Bonn - AFP
UN negotiations to bolster the Paris Agreement, crafted over more than two decades to avert climate catastrophe, dragged into extra time Friday, unnerved by Washington's rejection of the process and defence of fossil fuels.
Scheduled to have closed late afternoon, the talks were still underway at 10:00 pm (2100 GMT), with China's chief negotiator Xie Zhenhua telling AFP: "We have a lot to negotiate."
Delegates said the talks were stalled mainly on finance, reviving a divide between rich and developing nations at the talks.
The world's poorer nations, often at the forefront of the effects of climate change, need money to make the costly shift away from atmosphere-fouling coal, and to shore up their defences against weather extremes.
They are demanding more certainty and transparency from rich nations on progress made toward meeting a promise to ramp up climate finance to $100 billion (85 billion euros) per year by 2020.
Donor nations, in turn, insist on comparable obligations under the Paris pact for developing greenhouse gas polluters, who demand a certain degree of leeway.
President Donald Trump's decision to withdraw the United States from the hard-fought Paris Agreement cast a long shadow over the talks.
The United States, which under Trump has also slashed funding for climate bodies and projects, took a tough stance in the finance discussions, delegates said, angering many negotiating parties.
America still has negotiators at the forum it has spurned.
Envoys from nearly 200 countries gathered to draw up a "rule book" for enacting key provisions in the agreement backed by all but the US, and due to enter into full force in just three years' time.
The pact, adopted to cheers and champagne in 2015, commits countries to limiting average global warming to under two degrees Celsius (3.6 degrees Fahrenheit) over Industrial Revolution levels, and 1.5 C if possible, to avert worst-case climate change.
- Paradox -
Anything over 2 C, experts say, would doom the world to calamitous climate change, with ever more extreme superstorms, droughts, floods, and land-gobbling sea level rise.
Nations submitted voluntary emissions-cutting commitments to bolster the deal championed by Trump's predecessor Barack Obama.
But scientists say current pledges place the world on course for warming of 3 C or more, and counsel urgency in reducing planet-warming greenhouse gases produced from mankind's voracious burning of coal, oil and natural gas.
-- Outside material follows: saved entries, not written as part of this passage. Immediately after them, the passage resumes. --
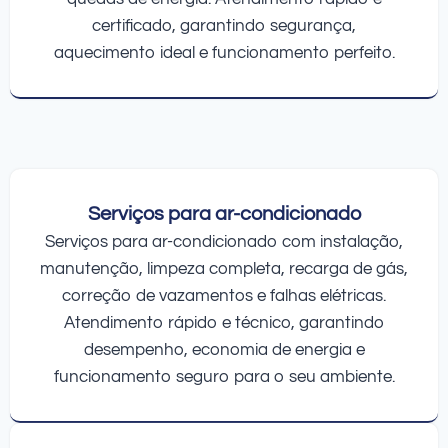
certificado, garantindo segurança,
aquecimento ideal e funcionamento perfeito.
Serviços para ar-condicionado
Serviços para ar-condicionado com instalação,
manutenção, limpeza completa, recarga de gás,
correção de vazamentos e falhas elétricas.
Atendimento rápido e técnico, garantindo
desempenho, economia de energia e
funcionamento seguro para o seu ambiente.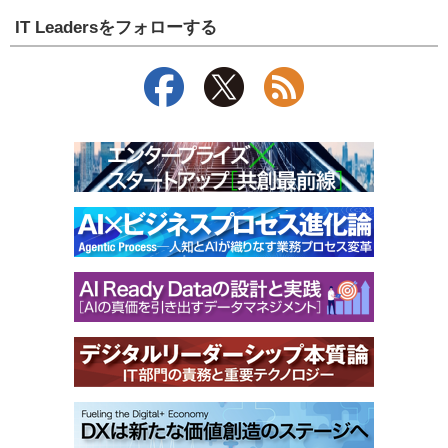
IT Leadersをフォローする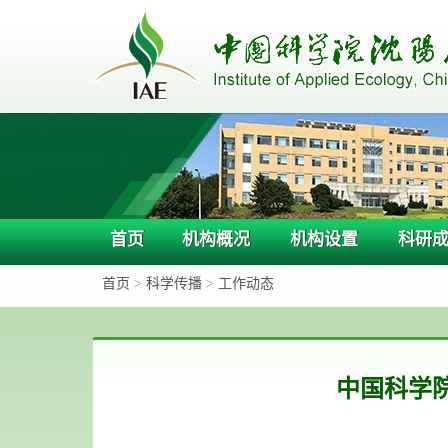
首页
机构概况
机构设置
科研
首页
>
科学传播
>
工作动态
中国科学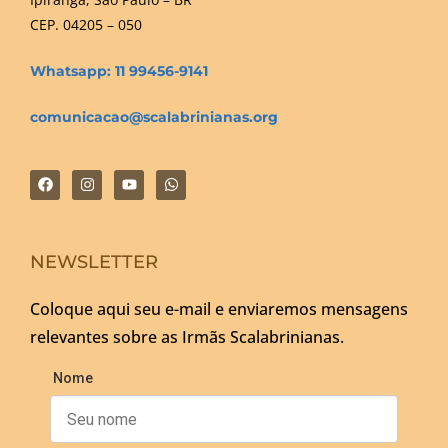
CEP. 04205 – 050
Whatsapp: 11 99456-9141
comunicacao@scalabrinianas.org
NEWSLETTER
Coloque aqui seu e-mail e enviaremos mensagens
relevantes sobre as Irmãs Scalabrinianas.
Nome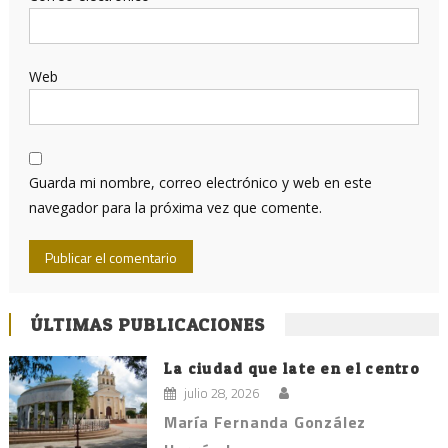
Web
Guarda mi nombre, correo electrónico y web en este
navegador para la próxima vez que comente.
ÚLTIMAS PUBLICACIONES
La ciudad que late en el centro
julio 28, 2026
María Fernanda González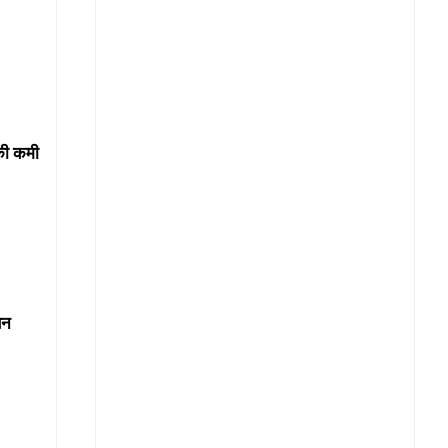
 की कमी
सन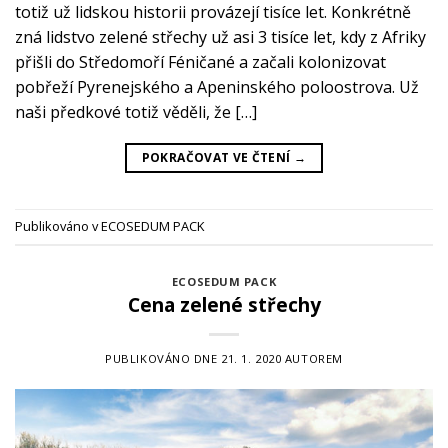
totiž už lidskou historii provázejí tisíce let. Konkrétně
zná lidstvo zelené střechy už asi 3 tisíce let, kdy z Afriky
přišli do Středomoří Féničané a začali kolonizovat
pobřeží Pyrenejského a Apeninského poloostrova. Už
naši předkové totiž věděli, že […]
POKRAČOVAT VE ČTENÍ
→
Publikováno v
ECOSEDUM PACK
ECOSEDUM PACK
Cena zelené střechy
PUBLIKOVÁNO DNE
21. 1. 2020
AUTOREM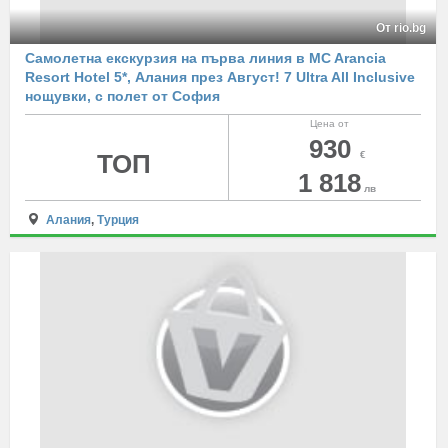
От rio.bg
Самолетна екскурзия на първа линия в MC Arancia
Resort Hotel 5*, Алания през Август! 7 Ultra All Inclusive
нощувки, с полет от София
Цена от
930
ТОП
€
1 818
лв
Алания
,
Турция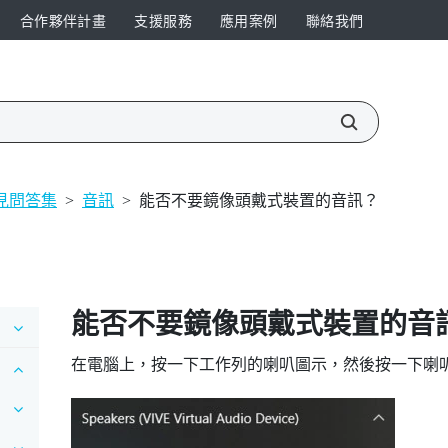
合作夥伴計畫
支援服務
應用案例
聯絡我們
見問答集
>
音訊
>
能否不要鏡像頭戴式裝置的音訊？
能否不要鏡像頭戴式裝置的音
在電腦上，按一下工作列的喇叭圖示，然後按一下喇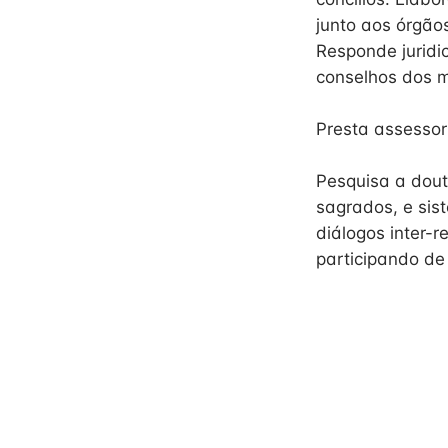
junto aos órgão
Responde juridi
conselhos dos m
Presta assessori
Pesquisa a doutr
sagrados, e sis
diálogos inter-r
participando de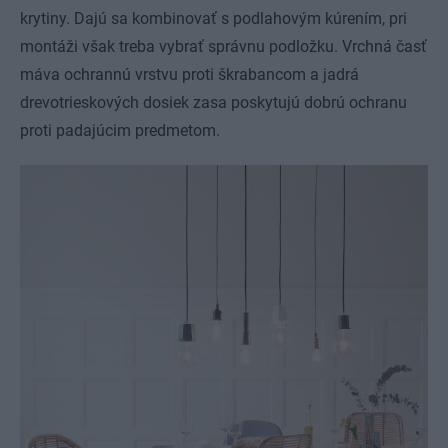
krytiny. Dajú sa kombinovať s podlahovým kúrením, pri
montáži však treba vybrať správnu podložku. Vrchná časť
máva ochrannú vrstvu proti škrabancom a jadrá
drevotrieskových dosiek zasa poskytujú dobrú ochranu
proti padajúcim predmetom.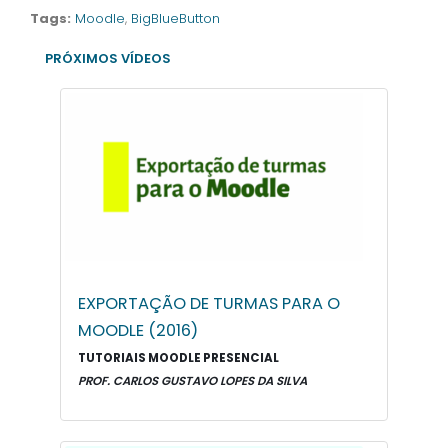
Tags:
Moodle
,
BigBlueButton
PRÓXIMOS VÍDEOS
EXPORTAÇÃO DE TURMAS PARA O
MOODLE (2016)
TUTORIAIS MOODLE PRESENCIAL
PROF. CARLOS GUSTAVO LOPES DA SILVA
A report this week warned that emissions of carbon dioxide, the main planet-warming gas, were set to rise by two percent in 2017 after three years of no growth.
"Starting now, emissions need to decrease to zero over the next 40 years to prevent us breaching the 1.5 C threshold," Piers Forster, a professor of climate change at the University of Leeds, said Friday.
The climate rule book will specify how countries count and report on their promised emissions cuts.
Halting progress was made at the talks, with observers and delegates complaining that things were moving too slowly.
Many lamented the "political leadership" void left by the departure of Obama, and by German Chancellor Angela Merkel who was criticised for not promising to phase coal out when she addressed the conference this week.
"In a year marked by extreme weather disasters and potentially he first increase in carbon emissions in four years, the paradox between what we are doing and need to be delivering is clear," said WWF climate head Manuel Pulgar-Vidal.
- Greater ambition -
"Countries must act with greater climate ambition, and soon, to put us on a path to a 1.5 C future."
The headline dispute at COP 23, however, was about coal.
On Monday, White House officials and energy company executives hosted an event on the conference margins to mount a defence of continued fossil fuel use -- and this at a forum dedicated to the drawdown of fossil fuel emissions.
On Thursday, about 20 governments from both wealthy and developing nations countered with the launch of a coal phase-out initiative -- led by Canada and Britain -- that also has the backing of several regional governments.
The United States is the world's biggest historical greenhouse gas polluter, and second only to China for current-day emissions.